Major recordings each have their own web page, which presents a cast list, background discussion, and in most cases a a critical assessment. The non-operatic recordings are generally grouped many to a page, since there is less to say about them. The term "recording" is here construed broadly to include videos and motion pictures. Because I have received so many specific questions about videos, all "visual" recordings are listed in a video index, in addition to being listed in the other indexes.
The following categories are excluded:
Amateur and non-commercial recordings, except for
those that include (or did at the time of issue) important
material not readily available from commercial sources.
I exclude these for a few reasons. Amateur recordings usually are available for only a short time, are not well publicized, and do not achieve a wide distribution. Many are of poor quality and would not appeal to the typical listener, unless the material itself is rare.

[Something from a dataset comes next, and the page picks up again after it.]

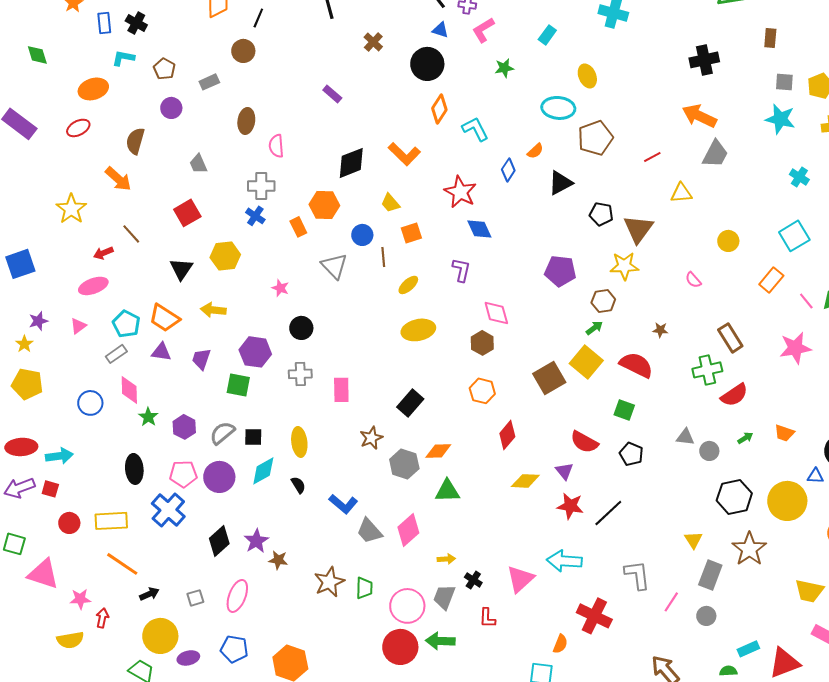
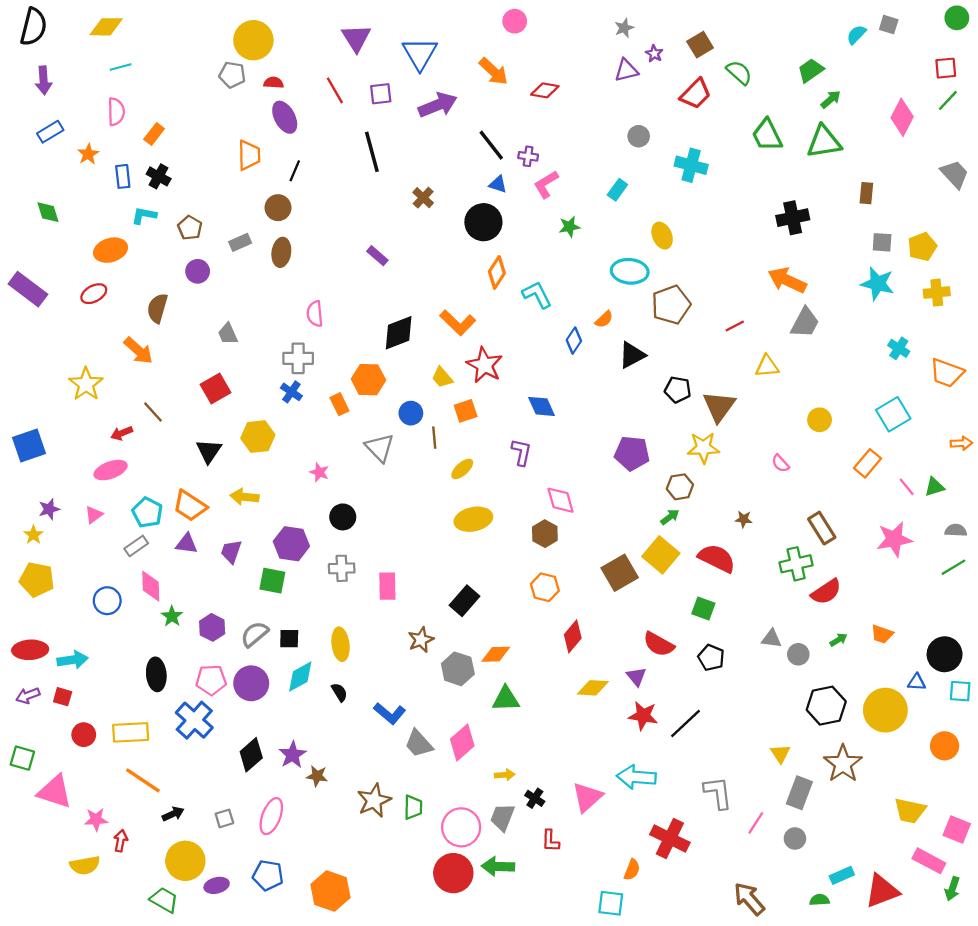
brown ellipse: (246, 121) -> (281, 252), moved
red star: (460, 192) -> (485, 365), moved
purple arrow: (19, 488) -> (28, 696), size x0.7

While there are exceptions, I am loth to make value judgments about amateur companies, nor do I think it particularly useful to list every amateur recording or video that has ever been offered for sale. Therefore, I choose to list amateur recordings only when the material itself is of special interest (e.g., a Sullivan opera that has rarely been recorded).
Individual discs or sides from the "vintage" (78rpm) era. (Complete sets and
substantial abridgements are included.)
In the early days of recorded sound, Sullivan recordings were made by the thousands. To list all of them would be an enormous task. Moreover, as I am not a collector of cylinders or 78's, all I could do would be merely to copy other people's catalogs and discographies without adding any value of my own. This task should be undertaken by someone who has more knowledge of the material than I have. Many of the important vintage recordings have been re-issued on LP or CD anyway, which brings them into scope. I also list all more-or-less "complete" recordings of entire operas. Most have been re-issued on LP or CD in any case, and it is safe to assume that the others eventually will be.
Recordings that have just one or a few Sullivan tracks, amidst mostly non-Sullivan
There have, of course, been many of these, and I simply feel they are not of sufficient interest to bother with. I make an exception if either the quality of the performance or the rarity of the material warrants it.
My primary objective is to be useful, so I reserve the right to break my own rules where I feel it is helpful to do so.
"Recordings" versus "Issues"
Most G&S recordings, unless they are extremely old or extremely recent, have been issued multiple times in a variety of formats. For example, Decca issued most of the sets in D'Oyly Carte's monaural series simultaneously on both LP records and 78's, and most of them even on 45's. Later, in the 1960s, the whole series was issued again on the budget Ace of Clubs and Richmond labels. Similarly, most of D'Oyly Carte's first stereo recordings were also issued in mono (to say nothing of more-recent cassette and CD re-issues).
The more popular historical sets, originally issued on 78rpm records, present an even more confusing state of affairs. These have continued to be issued repeatedly in every available format (mono LP, stereo LP, cassette and CD). What's more, these recordings are now essentially in the public domain and are free to be re-issued by anybody who can find a set in good enough condition to transfer.
This discography is concerned with recordings, not issues. Each set is covered once, regardless of the number of times and/or formats in which it has been re-packaged. An issue history appears at the bottom of each recording's web page. This lists the format, label, catalog number and packaging details of every issue of a given recording that I know of. Thanks to my own collection, comprehensive databases provided by Seth Schneider, Dave Kehs, J. Donald Smith, and Chris Webster, email input from other correspondents too numerous to mention, and various other sources, I think the issue histories are very close to comprehensive, though I am constantly discovering new information.
Collectors are especially cautioned that what may appear to be a "new" recording may be an old one with new cover art. Look closely at copyright dates and cast lists, to make sure you really are getting something new. You would be amazed how often old recordings are dressed up in new clothes. (For a recording with a really complex issue history, see the 1927 Trial By Jury, for example.)